- BRIEF: Print all the records below exactly as they stand, but leave out the pictures.

- DATA SHOWN:
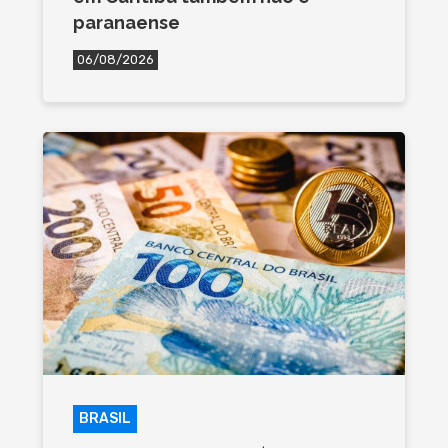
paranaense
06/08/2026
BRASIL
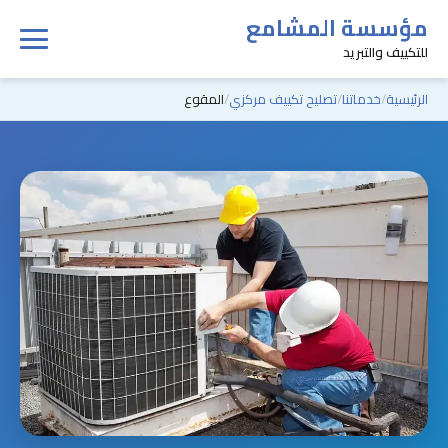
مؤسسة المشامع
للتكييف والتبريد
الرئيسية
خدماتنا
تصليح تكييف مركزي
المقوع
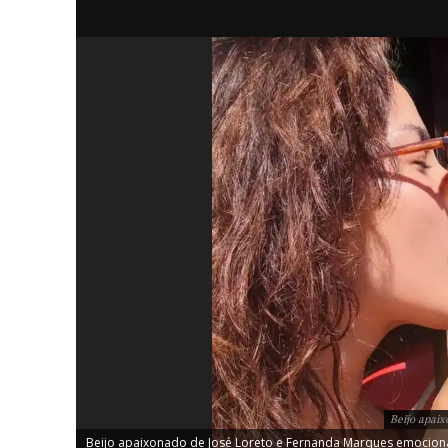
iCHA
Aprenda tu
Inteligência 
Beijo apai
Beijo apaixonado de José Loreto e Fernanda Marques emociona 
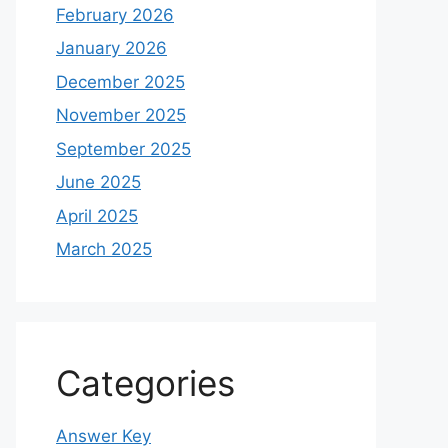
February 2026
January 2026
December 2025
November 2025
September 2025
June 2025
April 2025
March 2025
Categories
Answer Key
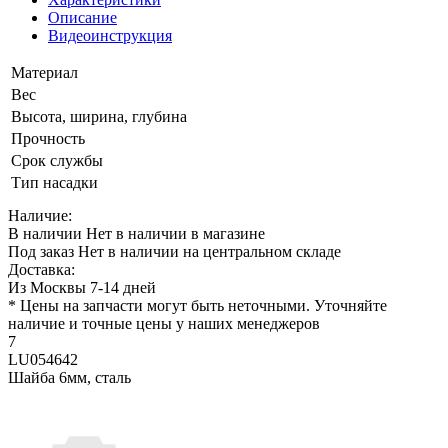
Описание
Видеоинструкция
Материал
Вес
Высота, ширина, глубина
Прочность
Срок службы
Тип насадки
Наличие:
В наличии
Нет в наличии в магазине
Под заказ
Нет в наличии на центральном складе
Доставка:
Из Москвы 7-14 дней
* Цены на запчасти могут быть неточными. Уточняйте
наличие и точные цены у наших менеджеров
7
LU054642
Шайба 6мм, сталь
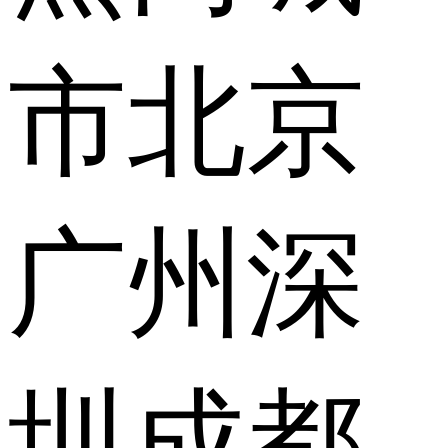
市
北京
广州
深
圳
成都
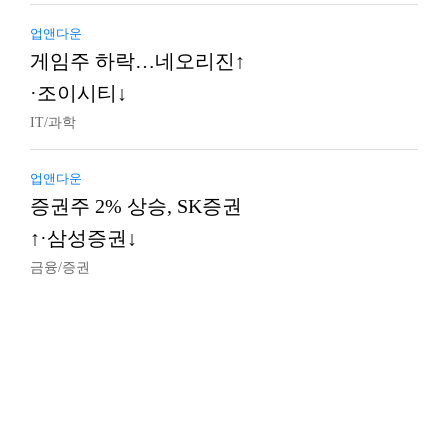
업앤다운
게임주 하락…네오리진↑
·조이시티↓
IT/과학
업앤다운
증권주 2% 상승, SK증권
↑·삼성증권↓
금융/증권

- ANSWER:
paranaense
06/08/2026
BRASIL
مؤسسة المشامع
للتكييف والتبريد
الرئيسية
خدماتنا
تصليح تكييف مركزي
المقوع
iCHA
Aprenda tu
Inteligência 
Beijo apai
Beijo apaixonado de José Loreto e Fernanda Marques emociona 
February 2026
January 2026
December 2025
November 2025
September 2025
June 2025
April 2025
March 2025
Categories
Answer Key
Описание
Видеоинструкция
Материал
Вес
Высота, ширина, глубина
Прочность
Срок службы
Тип насадки
Наличие:
В наличии
Нет в наличии в магазине
Под заказ
Нет в наличии на центральном складе
Доставка:
Из Москвы 7-14 дней
* Цены на запчасти могут быть неточными. Уточняйте
наличие и точные цены у наших менеджеров
7
LU054642
Шайба 6мм, сталь
市
北京
广州
深
圳
成都
업앤다운
게임주 하락…네오리진↑
·조이시티↓
IT/과학
업앤다운
증권주 2% 상승, SK증권
↑·삼성증권↓
금융/증권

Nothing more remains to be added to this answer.